Bu Organizasyon nedeniyle birbirlerini tanımayan veya uzaktan tanıyan hemşerilerimiz, özellikle yeni yetişen gençlerimizin bir araya gelerek birbirlerini tanımasına ve kaynaşmasına, iletişim kurmalarına vesile olacağı düşüncesiyle böyle bir Pilav ve Keşkek şenliği ve eğlencenin dernek tarafından organize edilmesi gerektiği bütün üyelerimizin istekleri olduğunu belirtmişlerdir. Bu isteği yeni seçilecek olan Yönetim Kurulunun mutlaka değerlendirmesi gerektiğini söyledi.

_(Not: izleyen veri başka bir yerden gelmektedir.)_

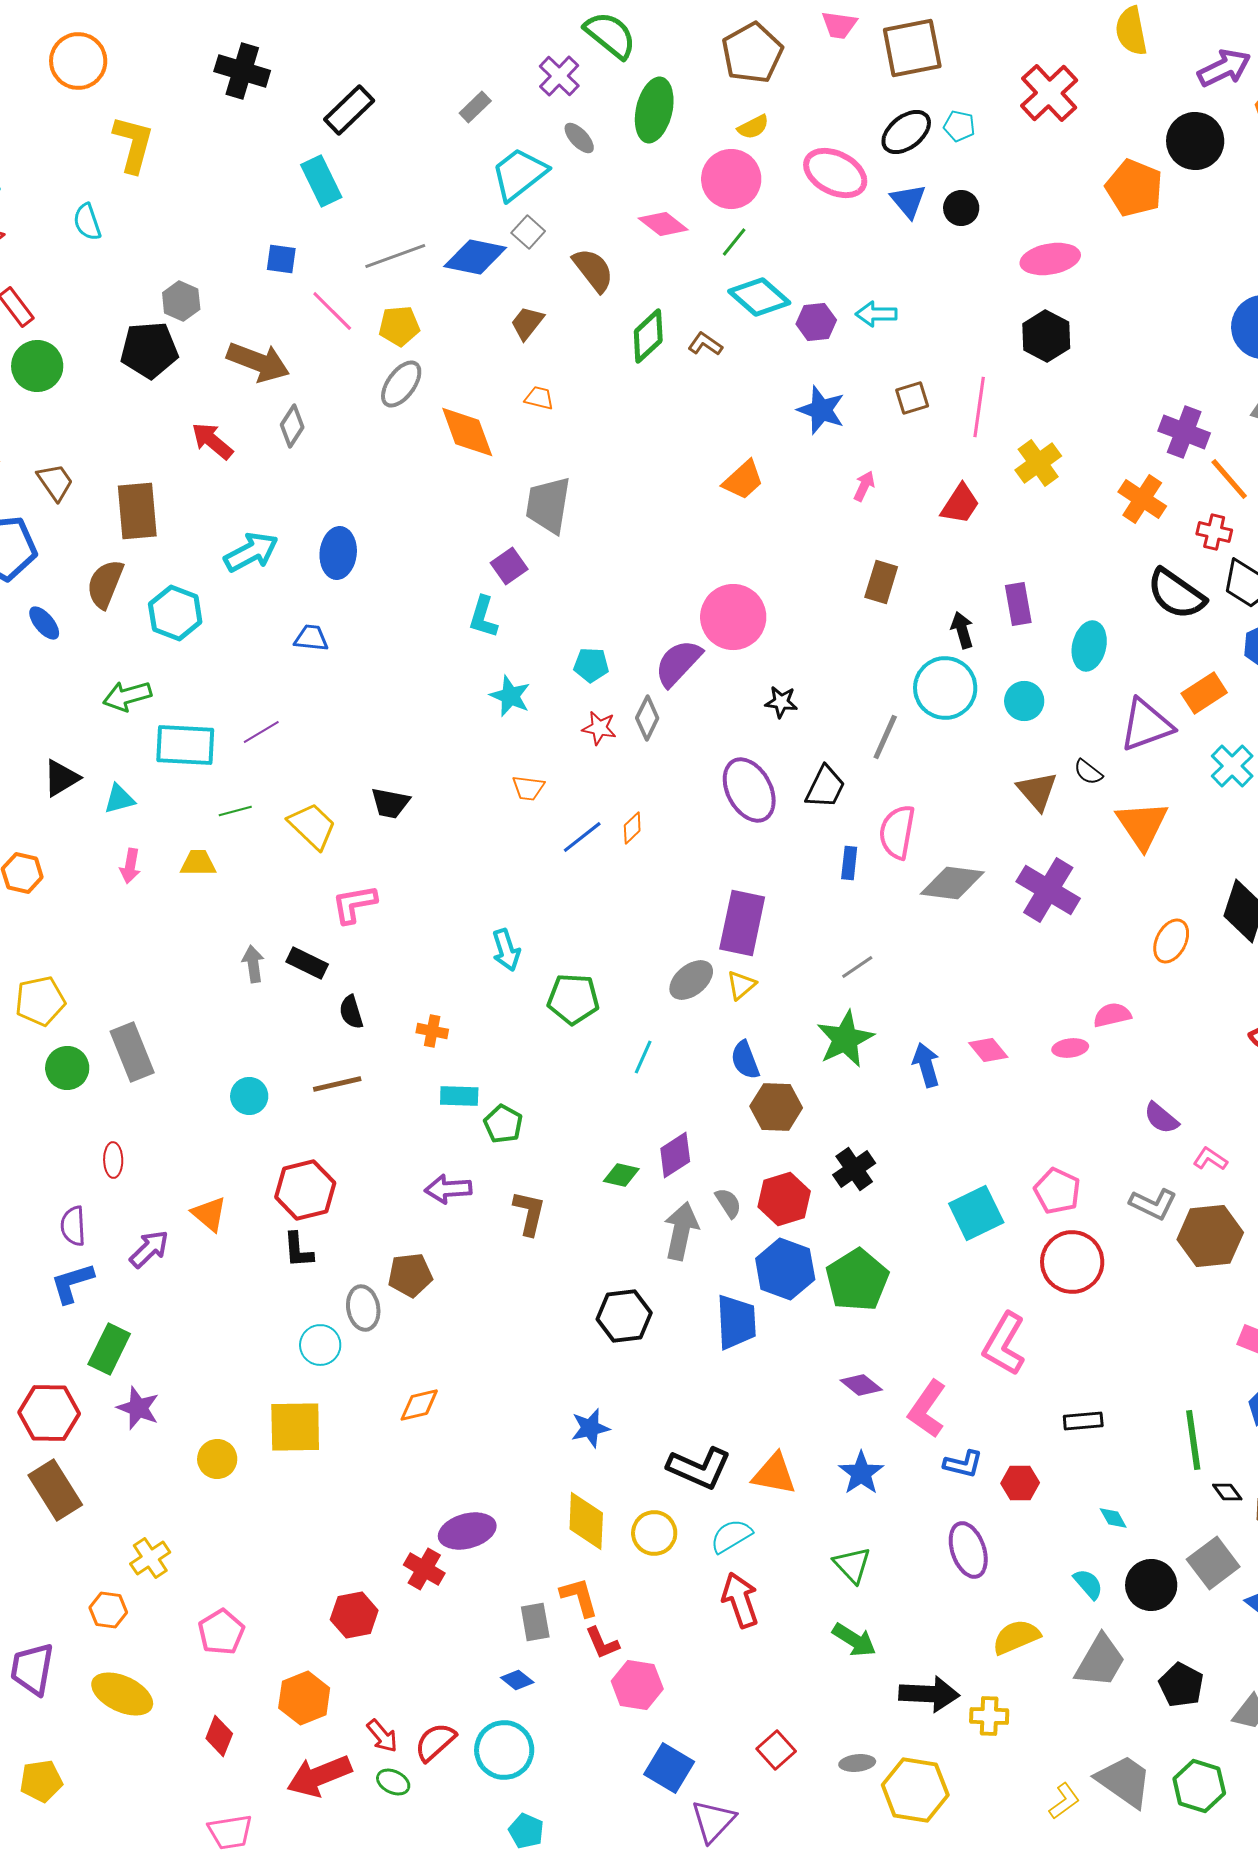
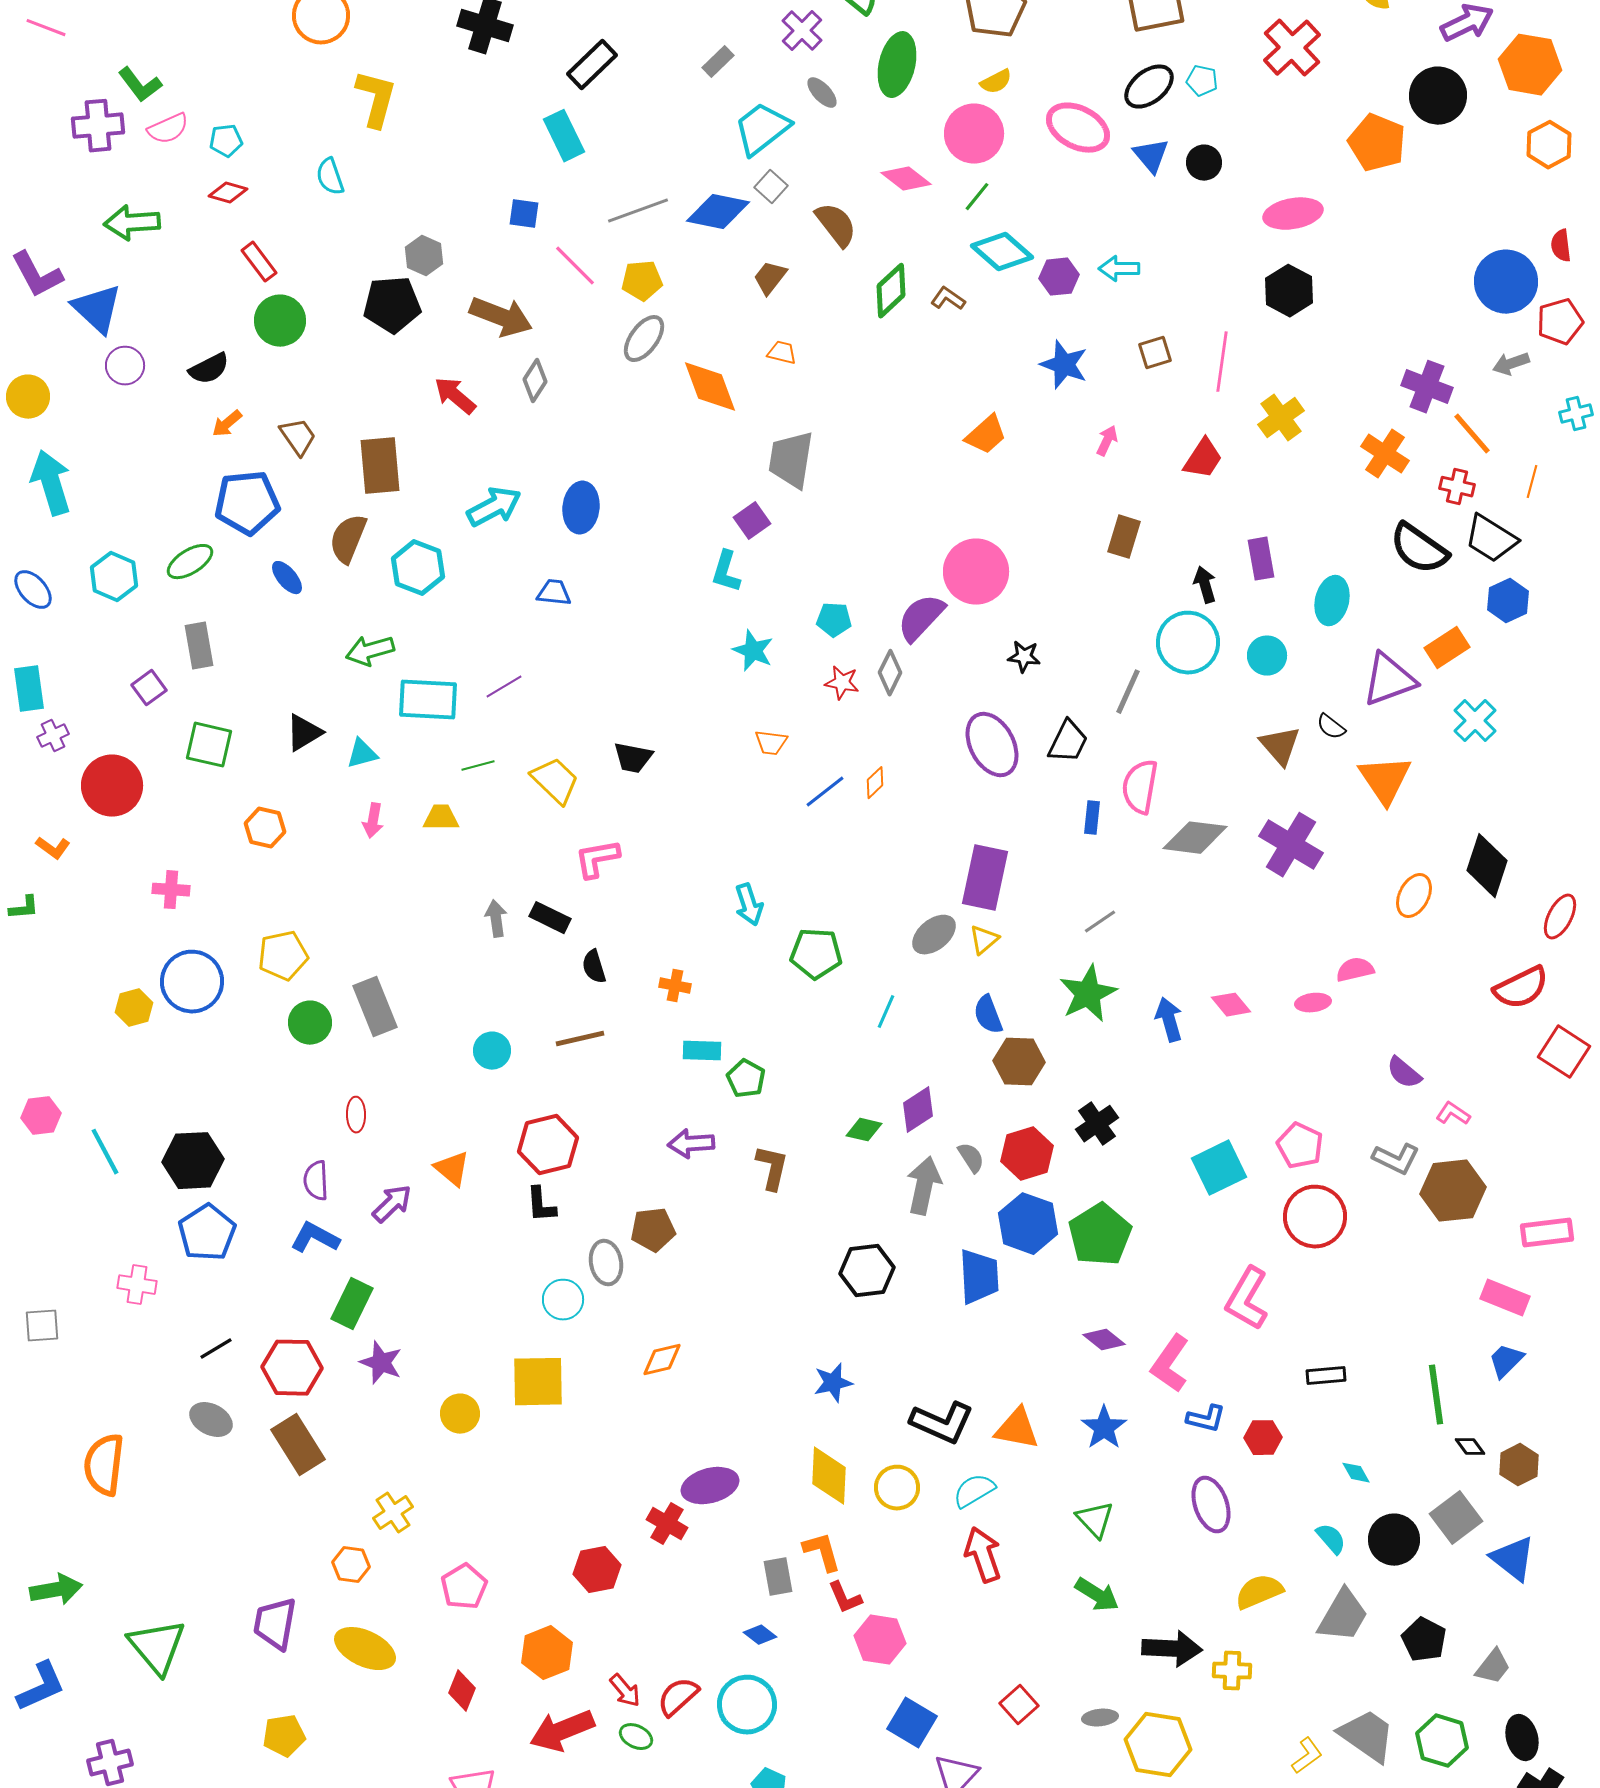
blue L-shape: (72, 1283) -> (315, 1238), turned 45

 Yapılan bu hizmetlerin anlatılmasından sonra Divan Başkanı tarafından Raporlar üzerinde soru sormak ve görüş bildirmek isteyen üye olup, olmadığı soruldu, raporlar üzerinde başka bir görüş bildirmek üzere söz isteyen üye olmadığından divan Başkanı tarafından Faaliyet Raporu, Mali Rapor ve Denetim Raporlarının kabulü veya reddi yönünde Genel Kurul Üyelerinin oyuna sunuldu raporlar ve Yönetim Kurulunun oylama neticesinde üyelerin oy çokluğu ile kabul edilerek, ibra edilmiştir. 
M.Ali Meydan Ramazanda verilen iftar yemeği ile ilgili Genel Kurulda bir konuşa yaptı konuşmasında 2011 Yılı Köyümüzde Ramazan ayının daha bir başka güzel geçeceğini şimdiden hissediyorum. Köyümüzde iftar yemeği vermek isteyen hayırsever insanlarımızın benim şu anda elimdeki sıra listeden anlıyorum. Geçen ramazan ayında yemekte ufak defek aksaklıklarımız oldu bu sene hayırsever vatandaşlarımızın katkılarıyla kap kaşık vs. eksiklerimiz büyük ölçüde giderilmiştir.  Köyümüzde her akşam yine köyümüz halkından hayırsever kişiler tarafından Okul bahçesinde tüm köy halkına iftar yemeği verilecektir. Köyümüz halkına böyle bir imkânı sağlayan, her türlü konuda maddi ve manevi emeği geçen herkese şahsım ve köy halkı adına sonsuz teşekkür ve şükranlarımı arz ediyorum. Melanlılar olarak gerçek Anadolu insanı kimliğini taşıdığımız bu sene daha da bariz bir şekilde ortaya çıkacaktır. Köyümüz iftar yemeğinde ne ararsanız görürsünüz. Birlik, beraberlik, kardeşlik dayanışma hemen hemen her şey daha güzel bu sene yaşanacaktır. Köyümüz ve köyümüz insanı ile bir kez daha gurur duyuyorum.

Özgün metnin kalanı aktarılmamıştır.